_Assignment_
Omit the images. Reproduce each line of the records exactly as it appears.

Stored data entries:

------------------------------

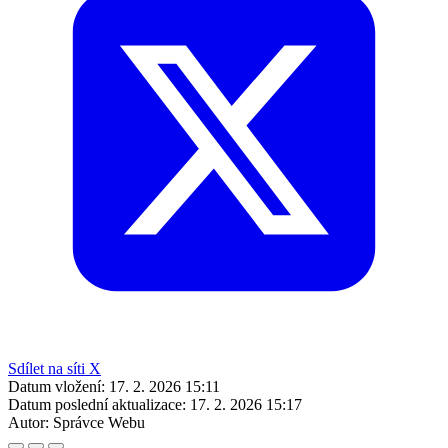
Sdílet na síti X
Datum vložení:
17. 2. 2026 15:11
Datum poslední aktualizace:
17. 2. 2026 15:17
Autor:
Správce Webu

------------------------------

_Answer for the task_
Sdílet na síti X
Datum vložení:
17. 2. 2026 15:11
Datum poslední aktualizace:
17. 2. 2026 15:17
Autor:
Správce Webu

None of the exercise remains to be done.